Logging And Alerting in Android Tokopedia

Hendry Setiadi
Tokopedia Engineering
5 min readNov 27, 2020

co-authored with Leonard Gunawan

In Android Development, we are often asked for below questions:

  • When users get crashes, what are the crashes? How many and how do the crashes occur?
  • We also want to know the non-fatal incidents that happen.
    Is there a page that is not correctly opened?
    Are there anomalies in the api response?
  • We also want to get the details of the issue. What OS version, brand, user id?
  • Can we have an interactive dashboard? We want to be able to do filtering, sorting, navigating for a log. For example, we can search the logs based on app version, OS version, error Type, severity, and many more.
  • Are real-time logging and alerting possible? If we know the incident in real-time, then we can handle the incident faster.

Here are 2 solutions that we already used: Firebase Crashlytics and Custom Logging. We will cover the latter in depth.

A. Firebase Crashlytics

Firebase Crashlytics (or previously Fabric) is one of the solutions for crash logging.
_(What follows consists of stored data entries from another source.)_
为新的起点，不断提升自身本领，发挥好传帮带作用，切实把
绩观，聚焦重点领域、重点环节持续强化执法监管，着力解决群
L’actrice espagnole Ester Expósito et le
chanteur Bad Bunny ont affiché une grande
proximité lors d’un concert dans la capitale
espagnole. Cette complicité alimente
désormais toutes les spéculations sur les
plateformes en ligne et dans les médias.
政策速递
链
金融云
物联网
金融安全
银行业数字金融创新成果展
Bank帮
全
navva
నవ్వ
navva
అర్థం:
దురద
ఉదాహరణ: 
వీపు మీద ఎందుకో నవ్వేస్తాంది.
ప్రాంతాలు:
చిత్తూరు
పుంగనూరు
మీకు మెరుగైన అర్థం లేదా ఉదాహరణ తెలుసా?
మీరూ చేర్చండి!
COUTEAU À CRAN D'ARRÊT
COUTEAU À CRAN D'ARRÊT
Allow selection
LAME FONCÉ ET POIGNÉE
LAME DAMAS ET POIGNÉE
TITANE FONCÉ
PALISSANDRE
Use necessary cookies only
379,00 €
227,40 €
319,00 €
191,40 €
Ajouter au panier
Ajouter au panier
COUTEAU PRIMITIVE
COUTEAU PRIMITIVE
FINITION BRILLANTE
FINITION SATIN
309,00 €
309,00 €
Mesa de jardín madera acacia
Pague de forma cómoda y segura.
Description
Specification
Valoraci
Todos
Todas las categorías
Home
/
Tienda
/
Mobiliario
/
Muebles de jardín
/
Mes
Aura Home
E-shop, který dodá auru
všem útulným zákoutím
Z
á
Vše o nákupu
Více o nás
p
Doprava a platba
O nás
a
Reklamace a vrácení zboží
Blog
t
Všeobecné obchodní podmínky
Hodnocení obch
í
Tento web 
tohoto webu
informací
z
It is simple, very easy to implement, and already has the capability that we want. It automatically reports the crash to the Firebase Dashboard. We can also retrace the app events leading to crash. We can spot the root cause of the crash. Firebase Crashlytics sends the device detailed information, e.g. OS Version, model, threads, etc. It also integrates with Google Dashboard.

Firebase Crashlytics also supports logging non-fatal issues. We can just type

FirebaseCrashlytics.getInstance().recordException(e)
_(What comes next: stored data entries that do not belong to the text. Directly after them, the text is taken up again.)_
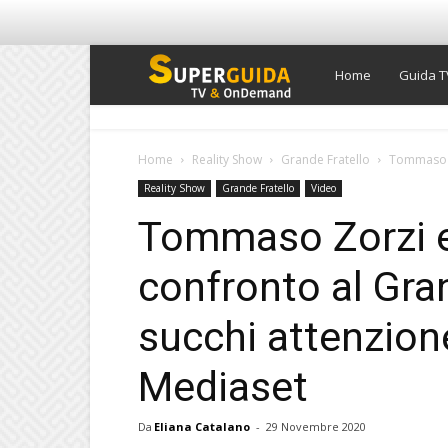
Super
Home
Guida T
Guida
Home
Reality Show
Grande Fratello
Tommaso Zo
Reality Show
Grande Fratello
Video
TV
Tommaso Zorzi e
confronto al Gran
succhi attenzione
Mediaset
Da
Eliana Catalano
-
29 Novembre 2020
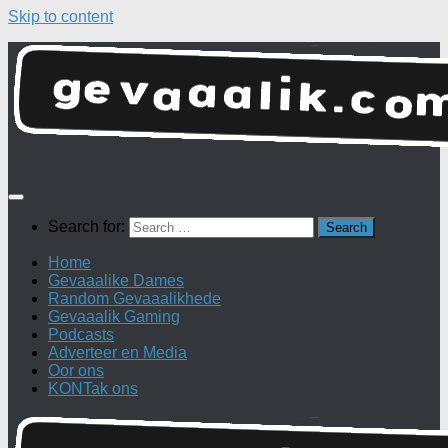
Skip to content
Search for:
Home
Gevaaalike Dames
Random Gevaaalikhede
Gevaaalik Gaming
Podcasts
Adverteer en Media
Oor ons
KONTak ons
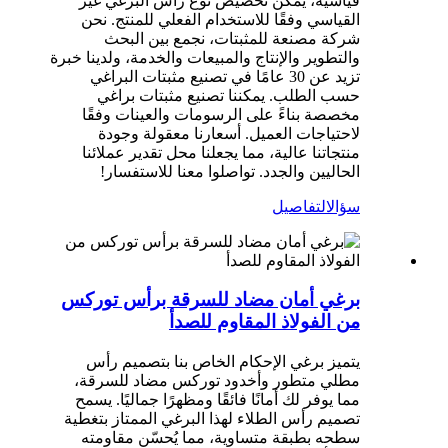
قياسية، يمكن تخصيص نوع رأس البرغي غير
القياسي وفقًا للاستخدام الفعلي للمنتج. نحن
شركة مصنعة للمثبتات، نجمع بين البحث
والتطوير والإنتاج والمبيعات والخدمة، ولدينا خبرة
تزيد عن 30 عامًا في تصنيع مثبتات البراغي
حسب الطلب. يمكننا تصنيع مثبتات براغي
مخصصة بناءً على الرسومات والعينات وفقًا
لاحتياجات العميل. أسعارنا معقولة وجودة
منتجاتنا عالية، مما يجعلنا محل تقدير عملائنا
الحاليين والجدد. تواصلوا معنا للاستفسار!
سؤال
التفاصيل
برغي أمان مضاد للسرقة برأس توركس
من الفولاذ المقاوم للصدأ
يتميز برغي الإحكام الخاص بنا بتصميم رأس
مطلي متطور وأخدود توركس مضاد للسرقة،
مما يوفر لك أمانًا فائقًا ومظهرًا جماليًا. يسمح
تصميم رأس الطلاء لهذا البرغي الممتاز بتغطية
سطحه بطبقة متساوية، مما يُحسّن مقاومته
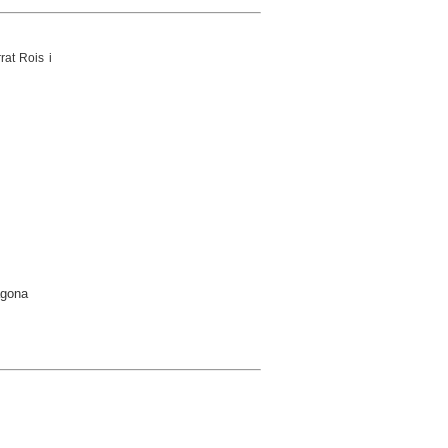
rat Rois i
agona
We also can put the custom tags, making it more dynamic and easier to trace the root cause.

FirebaseCrashlytics.getInstance().setCustomKey("int_key", 50);

B. Create Custom Logging System

Creating a custom logging system is also a choice. We can create a system that replicates Firebase Crashlytics behavior.

Benefits of custom logging system compare to existing Firebase Crashlytics:

  • We can customize the logging more as we like, for example, we even can add more device attributes, such as device fingerprint, battery information, network type, and many more.
  • Some Data Cloud sometimes provides better log parsing and better navigation to the logs therefore provides better insights for the logs.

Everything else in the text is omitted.